Most of those tests are failing

Xref: https://github.com/jupyterlab/jupyterlab/issues/272

fcollonval commented 2 years ago

Part of the errors are due to the additional id and link nbconvert and JupyterLab are adding on headings compared to gfm commonmark; e.g. '<h3 id="foo">foo<a class="anchor-link" href="#foo">¶</a></h3>' VS '<h3>foo</h3>'

fcollonval commented 2 years ago

Adding the normalization of GFM on the output HTML the results for JupyterLab is 293 failed, 378 passed

The artifact to compare the outputs is available at: https://github.com/jupyterlab/benchmarks/actions/runs/2200787289

fcollonval commented 2 years ago

So a more in-depth analysis shows the following group of discrepancies:

Desired discrepancies:
- Heading id and link
- Code block styling
- HTML sanitization

id	section	markdown	commonmark-gfm	JupyterLab
10	Tabs	`#\tFoo\n`	`<h1>Foo</h1>`	`<h1 id="Foo">Foo<a class="jp-InternalAnchorLink" href="#Foo" target="_self">¶</a></h1>`
112	Fenced code blocks	`ruby\ndef foo(x)\n return 3\nend\n\n`	`<pre><code class="language-ruby">def foo(x)\n return 3\nend\n</code></pre>`	`<pre><code class="cm-s-jupyter language-ruby"><span class="cm-keyword">def</span> <span class="cm-def">foo</span>(<span class="cm-variable">x</span>)\n <span class="cm-keyword">return</span> <span class="cm-number">3</span>\n<span class="cm-keyword">end</span>\n</code></pre>`
133	HTML blocks	`<Warning>\nbar\n</Warning>\n`	`<warning> bar </warning>`	`bar`
140	HTML blocks	`<script type="text/javascript">\n// JavaScript example\n\ndocument.getElementById("demo").innerHTML = "Hello JavaScript!";\n</script>\nokay\n`	`<script type="text/javascript">// JavaScript example document.getElementById("demo").innerHTML = "Hello JavaScript!";</script><p>okay</p>`	`<p>okay</p>`
141	HTML blocks	`<style\n type="text/css">\nh1 {color:red;}\n\np {color:blue;}\n</style>\nokay\n`	`<style type="text/css">h1 {color:red;} p {color:blue;}</style><p>okay</p>`	`<p>okay</p>`

To fix discrepancies:
- Tabulation and new lines characters handling
- [TBC] Unpaired HTML tag

id	section	markdown	commonmark-gfm	JupyterLab
1	Tabs	`\tfoo\tbaz\t\tbim\n`	`<pre><code>foo\tbaz\t\tbim\n</code></pre>`	`<pre><code>foo baz bim\n</code></pre>`
120	HTML blocks	`<div>\n hello\n <foo><a>\n`	`<div>hello <foo><a>`	`<div>hello <a rel="nofollow" target="_self"> </a></div>`
121	HTML blocks	`</div>\nfoo\n`	`</div>foo`	`foo`

fcollonval commented 2 years ago

Actually marked is running the commonmark and gfm tests in its CI. The results as of Jan 4th 2022 are reported there: https://github.com/markedjs/marked/discussions/1202#discussioncomment-1907552

jasongrout commented 2 years ago

Interestingly, Github just added math rendering, so now there is another opinion about exactly what syntax is used to create math: https://github.blog/changelog/2022-05-19-render-mathematical-expressions-in-markdown/

Math is also rendering in github's notebook preview (see https://github.com/jupyter-widgets/ipywidgets/blob/master/docs/source/examples/Lorenz%20Differential%20Equations.ipynb, for example). It appears to use MathJax 3.2.0.
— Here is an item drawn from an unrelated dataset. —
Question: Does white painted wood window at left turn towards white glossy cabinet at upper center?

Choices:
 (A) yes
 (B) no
fcollonval commented 2 years ago

@williamstein pointing me out to some concerns about the GitHub implementation: https://nschloe.github.io/2022/05/20/math-on-github.html; they bring interesting points to have in mind for our parser.

fcollonval commented 2 years ago

Let's list the wanted feature for an ideal markdown parser for JupyterLab:

Parse GitHub-flavored CommonMark syntax
- This does not covered late addition of mermaid-js nor their way of supporting math equations.
Support Math syntax (to be specified)
Cell attachments
[TBC] Extensible by JupyterLab extensions
[TBC] MyST support (see JupyterLab survey analysis)

Reference: Notebook documentation

fcollonval commented 2 years ago

WIP Candidates / features matrix

	marked.js	markdown-it	MyST-parser
Support gfm	x[^1]	x[^4]	x
Math syntax	x[^2]	?	x
Attachment	x[^3]	?	?
Extensible		x	?
MyST			x

[^1]: Partly true - see test results [^2]: Using some pre processing [^3]: Using customized link handler [^4]: CommonMark run as part of the CI - GFM features available as plugins

Some comments:

MyST-parser provide opinionated markdown-it plugins

What other are using?

VS Code: markdown-it
Cocalc: markdown-it

williamstein commented 2 years ago

@fcollonval a few days ago I rewrote the upstream markdown-it plugin I'm using for parsing out math, so in cocalc we fully parse math via a plugin, rather than some sort of hack involving parsing before or after markdown is used (like github and jupyter both do, I think). Here's the code:

https://github.com/sagemathinc/cocalc/blob/master/src/packages/frontend/markdown/math-plugin.ts

It's MIT licensed. My goal with that code is to align with upstream Jupyter in fidelity in terms of what is parsed as math. *In cases where there is a reasonable difference, I would lobby for Jupyter to change. As an example, my plugin parses this properly as inline math:

consider \begin{math}x^3\end{math} and ...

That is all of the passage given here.